Critique : Dans les premiers plans, on se croirait presque dans le film d’aventures le plus typique : un coin perdu de l’Amérique latine, entre mission et colonie, où travailleurs des mines et baroudeurs de tous poils se croisent sous le regard d’un administrateur ventripotent et d’un curé bienfaisant. Et pourtant, des signes annoncent déjà le charme discret de Buñuel : personnages fantasques ou lubriques, chacun avec son obsession propre ; goût du récit presque choral ; détournement des conventions. Mais c’est surtout dans la seconde partie du film que l’on retrouve toute la maestria du cinéaste, dans des scènes de jungle longues et hallucinatoires, où le bruissement sonore, la chaleur et la luxuriance de la végétation donnent presque le vertige.
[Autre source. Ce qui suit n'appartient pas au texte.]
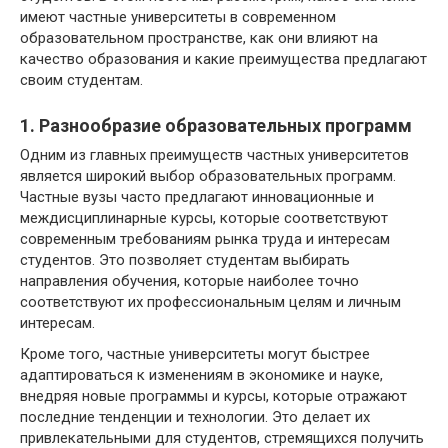
имеют частные университеты в современном
образовательном пространстве, как они влияют на
качество образования и какие преимущества предлагают
своим студентам.
1. Разнообразие образовательных программ
Одним из главных преимуществ частных университетов
является широкий выбор образовательных программ.
Частные вузы часто предлагают инновационные и
междисциплинарные курсы, которые соответствуют
современным требованиям рынка труда и интересам
студентов. Это позволяет студентам выбирать
направления обучения, которые наиболее точно
соответствуют их профессиональным целям и личным
интересам.
Кроме того, частные университеты могут быстрее
адаптироваться к изменениям в экономике и науке,
внедряя новые программы и курсы, которые отражают
последние тенденции и технологии. Это делает их
привлекательными для студентов, стремящихся получить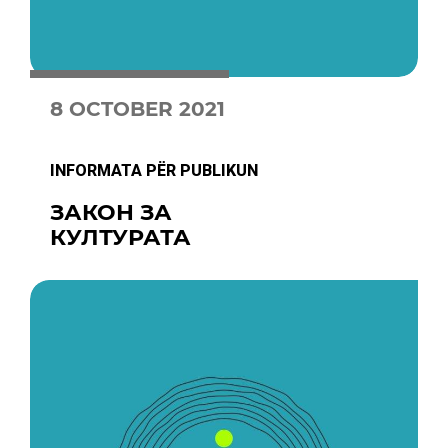
8 OCTOBER 2021
INFORMATA PËR PUBLIKUN
ЗАКОН ЗА
КУЛТУРАТА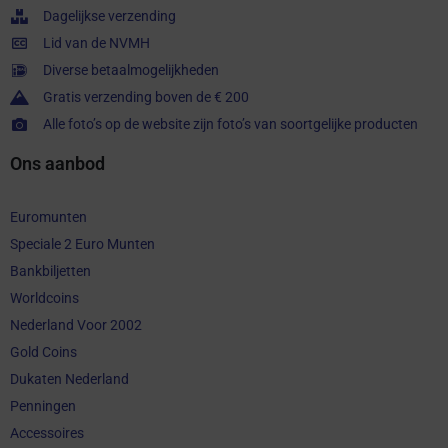
Dagelijkse verzending
Lid van de NVMH
Diverse betaalmogelijkheden
Gratis verzending boven de € 200
Alle foto’s op de website zijn foto’s van soortgelijke producten
Ons aanbod
Euromunten
Speciale 2 Euro Munten
Bankbiljetten
Worldcoins
Nederland Voor 2002
Gold Coins
Dukaten Nederland
Penningen
Accessoires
C’est dans ce cadre - à vrai dire davantage l’Enfer qu’un jardin d’Eden - que le film se révèle fécond en images puissantes, qui sonnent souvent le glas d’une séquence, sur une note visuellement et symboliquement riche, qui n’est pas sans rappeler la jeunesse surréaliste de Buñuel : un serpent dévoré par les fourmis se tord sur le sol, des pages de la Bible sont arrachées par un curé tout confus pour faire du feu... Si la jungle devient progressivement un décor idéal pour l’imaginaire du réalisateur, c’est qu’elle semble suggèrer qu’à conditions extrêmes, oppositions extrêmes ; et de la même manière que, dès Un chien andalou, la vie rencontrait la mort et l’amour le sang, le récit tire ici sa force de sa lente radicalisation, jusqu’à ramener les personnages à leurs instincts premiers.
De manière anachronique, La mort en ce jardin pourrait donc évoquer un Aguirre, la colère de Dieu, avec ses apparences tout aussi métaphysiques, quoique plus bavardes. C’est d’ailleurs à la fois une force et une faiblesse du film : il faut attendre toute une première partie assez laborieuse et très cursive, avant d’entendre quelques morceaux franchement savoureux, dont le récit des « œufs mollets » conduit par un Michel Piccoli en proie à la grâce. C’est aussi, malgré tout, le reflet d’une époque du cinéma français où la vedette, c’était surtout l’acteur, avec sa personnalité et ses mimiques qui traversaient tous les films où il passait : le duo Simone Signoret et Georges Marchal - respectivement dans les rôles de la prostituée gouailleuse et de l’aventurier cupide -, qui pourra au choix amuser ou irriter assez rapidement, en forme un exemple tout à fait représentatif. La mort en ce jardin conserve donc la touche de son maître, même si l’on peut parfois éprouver un léger ennui ou esquisser un sourire devant ce qui apparaît rétrospectivement comme des « signes du temps jadis » ; à ceci près qu’il fallait bien être un ancien surréaliste, pour réunir en pleine jungle dans les années cinquante des personnages aussi bariolés qu’un curé, une cocotte ou un chercheur de fortunes en les plaçant sous l’étoile d’un jeu de la vie et de la mort.
Le DVD
Réédition tout à fait honorable pour ce récit d’aventures de la période mexicaine du cinéaste, et qui permet d’apprécier dans toute sa finesse la genèse et l’élaboration du film.
Les suppléments
Deux entretiens avec les critiques de cinéma Charles Tesson et Philippe Rouyer (respectivement 12 et 22 minutes) viennent compléter le film avec bonheur : des analyses très fines reviennent en détail, et images à l’appui, sur des séquences précises, des anecdotes sur la genèse du film, les choix de mise en scène... Un format "simple", mais très efficace.
Image
Pour un film de jungle sous le soleil sud-américain, la colorimétrie vaut vraiment le détour. Dommage pour la surexposition de l’image dans certains plans, qui fait ressortir le grain original...
Son
Le spectateur devra se contenter du mono original, qui malgré des dialogues assez mal balancés, a toutefois le mérite de laisser apprécier le travail d’ambiance sonore dans la jungle.